Data Block Start

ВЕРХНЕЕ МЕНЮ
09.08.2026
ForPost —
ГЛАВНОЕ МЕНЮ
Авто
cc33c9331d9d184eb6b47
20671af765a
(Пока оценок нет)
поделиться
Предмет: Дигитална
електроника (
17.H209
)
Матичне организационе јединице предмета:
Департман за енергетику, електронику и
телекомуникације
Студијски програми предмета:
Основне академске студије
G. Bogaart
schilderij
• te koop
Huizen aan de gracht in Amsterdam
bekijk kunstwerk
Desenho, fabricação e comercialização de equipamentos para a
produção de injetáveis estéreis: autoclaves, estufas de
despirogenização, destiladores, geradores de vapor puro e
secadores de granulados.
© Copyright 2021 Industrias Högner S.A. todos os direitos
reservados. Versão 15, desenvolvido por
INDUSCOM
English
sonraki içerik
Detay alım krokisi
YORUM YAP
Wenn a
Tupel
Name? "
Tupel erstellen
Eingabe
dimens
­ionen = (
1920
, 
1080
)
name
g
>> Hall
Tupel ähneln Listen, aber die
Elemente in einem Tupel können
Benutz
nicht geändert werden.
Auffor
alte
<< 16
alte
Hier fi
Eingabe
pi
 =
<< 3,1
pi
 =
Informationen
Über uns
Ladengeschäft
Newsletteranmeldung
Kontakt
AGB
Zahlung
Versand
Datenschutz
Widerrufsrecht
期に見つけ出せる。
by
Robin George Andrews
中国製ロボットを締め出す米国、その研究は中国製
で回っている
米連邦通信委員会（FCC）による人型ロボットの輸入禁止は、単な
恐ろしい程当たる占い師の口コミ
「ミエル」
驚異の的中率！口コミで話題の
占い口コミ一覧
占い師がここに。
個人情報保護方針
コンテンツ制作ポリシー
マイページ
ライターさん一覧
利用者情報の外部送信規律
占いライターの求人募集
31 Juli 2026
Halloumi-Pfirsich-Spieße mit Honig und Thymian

Data Block End

Scanning the data above, copy out every line where "предмета" is found.

Матичне организационе јединице предмета:
Студијски програми предмета:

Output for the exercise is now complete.